=== Section Start ===

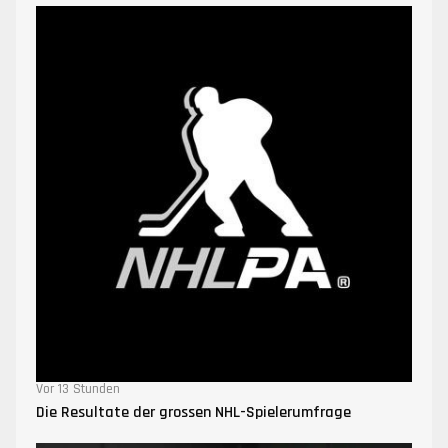
Vor 13 Stunden
Die Resultate der grossen NHL-Spielerumfrage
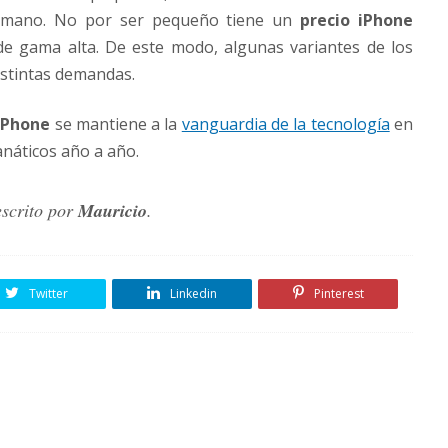
 mano. No por ser pequeño tiene un
precio iPhone
de gama alta. De este modo, algunas variantes de los
istintas demandas.
iPhone
se mantiene a la
vanguardia de la tecnología
en
náticos año a año.
escrito por
Mauricio
.
Twitter
Linkedin
Pinterest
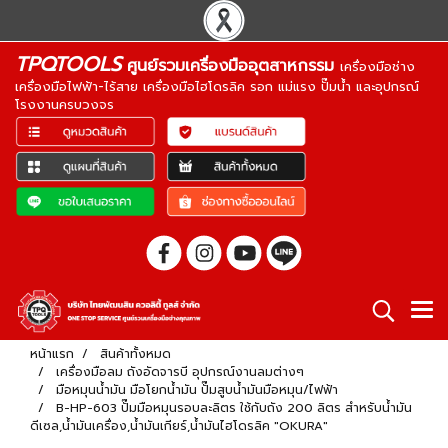
TPQTOOLS
ศูนย์รวมเครื่องมืออุตสาหกรรม
เครื่องมือช่าง
เครื่องมือไฟฟ้า-ไร้สาย เครื่องมือไฮโดรลิค รอก แม่แรง ปั๊มน้ำ และอุปกรณ์
โรงงานครบวงจร
หน้าแรก
สินค้าทั้งหมด
เครื่องมือลม ถังอัดจารบี อุปกรณ์งานลมต่างๆ
มือหมุนน้ำมัน มือโยกน้ำมัน ปั๊มสูบน้ำมันมือหมุน/ไฟฟ้า
B-HP-603 ปั๊มมือหมุนรอบละลิตร ใช้กับถัง 200 ลิตร สำหรับน้ำมัน
ดีเซล,น้ำมันเครื่อง,น้ำมันเกียร์,น้ำมันไฮโดรลิค "OKURA"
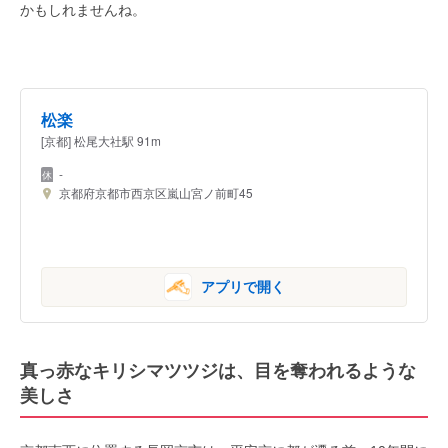
かもしれませんね。
松楽
[京都] 松尾大社駅 91m
-
京都府京都市西京区嵐山宮ノ前町45
アプリで開く
真っ赤なキリシマツツジは、目を奪われるような
美しさ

=== Section End ===

▸ **Task objective**
Go through the records. Copy each line where "ปกรณ" appears.

▸ **Output below**
เครื่องมือไฟฟ้า-ไร้สาย เครื่องมือไฮโดรลิค รอก แม่แรง ปั๊มน้ำ และอุปกรณ์
เครื่องมือลม ถังอัดจารบี อุปกรณ์งานลมต่างๆ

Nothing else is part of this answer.